A mente fredda torno su un tema caldo dei mesi scorsi, quasi un rituale prenatalizio negli istituti superiori: le proteste, gli scioperi, i cortei, le occupazioni. Osservato a distanza, può essere affrontato in modo diverso e con una prospettiva. Quegli studenti chiedono il diritto allo studio ma, non entrando a scuola in quei giorni, se lo tolgono da soli. Rivendicano libertà eppure lasciano guidare i cortei da “infiltrati” universitari, dei centri sociali, dei partiti politici, dei sindacati. Se la prendono con le scuole paritarie senza sapere (perché nessuno glielo dice chiaramente per questioni ideologiche) che, documenti alla mano, lo Stato risparmia e guadagna pure con le paritarie.
Vogliono il diritto allo sciopero che però non gli spetta, non essendo lavoratori, quando dovrebbero chiedere agli adulti molti altri diritti. Fanno battaglie in classe con i professori, eppure non entrando a scuola spesso li favoriscono. Protestano per la mancanza dei riscaldamenti quando dovrebbero gridare per avere qualcuno che gli scaldi la mente e il cuore! Rientrano a scuola un giorno dopo e nella giustificazione alcuni non hanno il coraggio di scrivere (neanche le famiglie!) che sono stati assenti per la protesta. A questo punto chi li orienta? Chi li guida?
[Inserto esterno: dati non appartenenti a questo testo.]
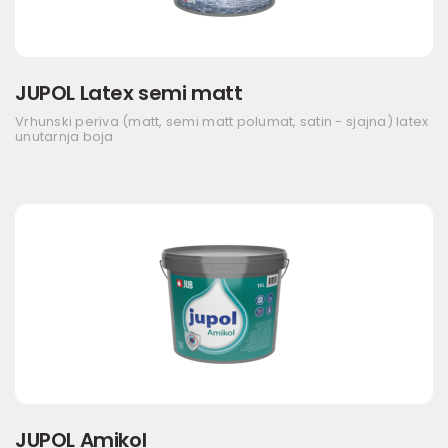
JUPOL Latex semi matt
Vrhunski periva (matt, semi matt polumat, satin - sjajna) latex
unutarnja boja
JUPOL Amikol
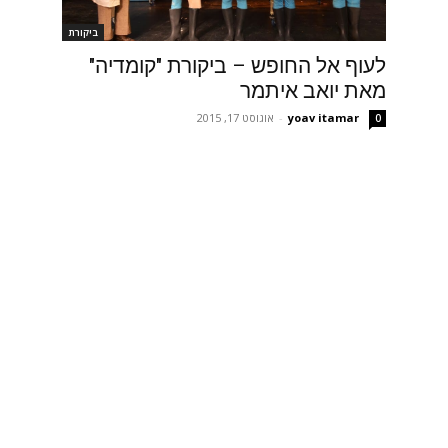
ביקורת
לעוף אל החופש – ביקורת "קומדיה"
מאת יואב איתמר
yoav itamar
-
אוגוסט 17, 2015
0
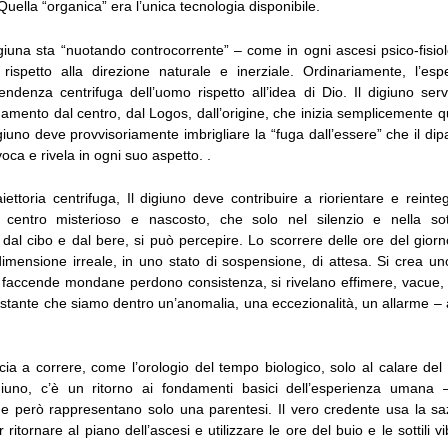
uella “organica” era l’unica tecnologia disponibile.
giuna sta “nuotando controcorrente” – come in ogni ascesi psico-fisiol
rispetto alla direzione naturale e inerziale. Ordinariamente, l’e
ndenza centrifuga dell’uomo rispetto all’idea di Dio. Il digiuno ser
namento dal centro, dal Logos, dall’origine, che inizia semplicemente
giuno deve provvisoriamente imbrigliare la “fuga dall’essere” che il dipa
oca e rivela in ogni suo aspetto. .
aiettoria centrifuga, Il digiuno deve contribuire a riorientare e reinteg
centro misterioso e nascosto, che solo nel silenzio e nella sott
e dal cibo e dal bere, si può percepire. Lo scorrere delle ore del gio
dimensione irreale, in uno stato di sospensione, di attesa. Si crea un
le faccende mondane perdono consistenza, si rivelano effimere, vacue,
 istante che siamo dentro un’anomalia, una eccezionalità, un allarme 
cia a correre, come l’orologio del tempo biologico, solo al calare del 
igiuno, c’è un ritorno ai fondamenti basici dell’esperienza umana 
he però rappresentano solo una parentesi. Il vero credente usa la saz
 ritornare al piano dell’ascesi e utilizzare le ore del buio e le sottili v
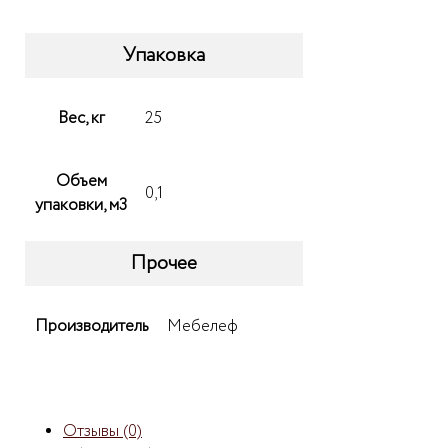
Упаковка
Вес, кг
25
Объем
0,1
упаковки, м3
Прочее
Производитель
Мебелеф
Отзывы (0)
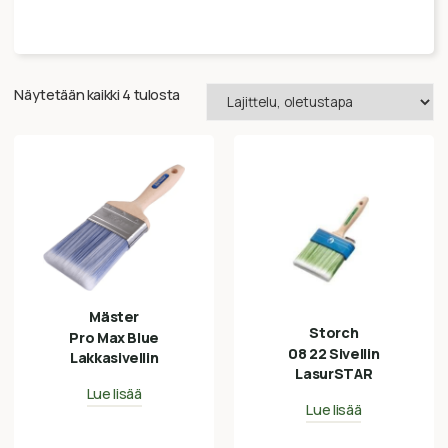
Näytetään kaikki 4 tulosta
Mäster
Storch
Pro Max Blue
08 22 Sivellin
Lakkasivellin
LasurSTAR
Lue lisää
Lue lisää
Ci vorrebbe chi – e c’è sicuramente da qualche parte – esca dalle proprie strutture fisiche e mentali e vada a cercare questi ragazzi nelle “periferie esistenziali”, laddove si combatte la battaglia quotidiana della vita tra desiderio e domanda.
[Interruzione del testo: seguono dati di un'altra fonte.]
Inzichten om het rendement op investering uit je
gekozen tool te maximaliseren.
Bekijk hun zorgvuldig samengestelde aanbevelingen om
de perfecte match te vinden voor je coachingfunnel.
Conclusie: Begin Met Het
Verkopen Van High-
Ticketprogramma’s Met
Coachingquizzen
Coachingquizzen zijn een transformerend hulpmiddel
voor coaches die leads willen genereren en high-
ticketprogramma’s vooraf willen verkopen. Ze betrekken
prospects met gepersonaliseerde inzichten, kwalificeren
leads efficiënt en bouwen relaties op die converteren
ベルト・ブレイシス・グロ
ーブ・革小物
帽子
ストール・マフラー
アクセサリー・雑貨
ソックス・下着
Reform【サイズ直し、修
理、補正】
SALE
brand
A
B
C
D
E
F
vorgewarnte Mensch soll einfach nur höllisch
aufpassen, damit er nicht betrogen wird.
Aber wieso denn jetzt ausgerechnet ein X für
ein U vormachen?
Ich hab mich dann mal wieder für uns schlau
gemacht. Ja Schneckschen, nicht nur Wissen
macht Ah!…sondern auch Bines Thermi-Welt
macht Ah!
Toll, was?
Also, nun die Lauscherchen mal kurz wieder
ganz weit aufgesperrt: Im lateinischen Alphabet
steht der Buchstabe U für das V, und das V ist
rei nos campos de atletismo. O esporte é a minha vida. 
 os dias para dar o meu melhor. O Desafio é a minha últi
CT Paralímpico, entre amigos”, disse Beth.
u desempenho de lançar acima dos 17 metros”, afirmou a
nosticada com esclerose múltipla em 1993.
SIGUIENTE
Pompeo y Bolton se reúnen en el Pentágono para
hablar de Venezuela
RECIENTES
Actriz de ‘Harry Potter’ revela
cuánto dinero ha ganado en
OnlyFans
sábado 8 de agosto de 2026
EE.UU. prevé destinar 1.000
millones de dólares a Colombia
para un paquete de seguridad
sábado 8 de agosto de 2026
Se parte della vita si gioca a scuola e la scuola è parte della vita in un certo periodo, è necessario starci dentro – giovani e adulti – poiché ogni esistenza si gioca sul posto non altrove, in un determinato momento. Incontrarsi, seppur tra i banchi e in aula, deve essere per tutti un autentico regalo, mai un passatempo, mai una tappa, mai un lavoro e basta. Allora sì che le strutture diverranno secondarie, che le proteste non si costruiranno ad hoc, né faranno comodo per guadagnare una vacanza, poiché pur nella fatica e nelle difficoltà diverrà interessante e persino stimolante vivere la scuola, imparare qualcosa di nuovo o approfondire, confrontarsi con gli altri, mettersi in gioco, passare pian piano “dal sogno al progetto di vita”.
Mi piacerebbe, però, che almeno una volta si protestasse insieme per il fatto che vorremmo tutti più passione da parte dei docenti e pure degli studenti; per il fatto che si è spesso considerati operai i docenti, e numeri gli studenti, anziché persone e persone in relazione; per il fatto che non ci basta uno studio nozionistico e una valutazione numerica, ma uno “studio” che sia amore e un “sapere” che sia gusto per la cultura.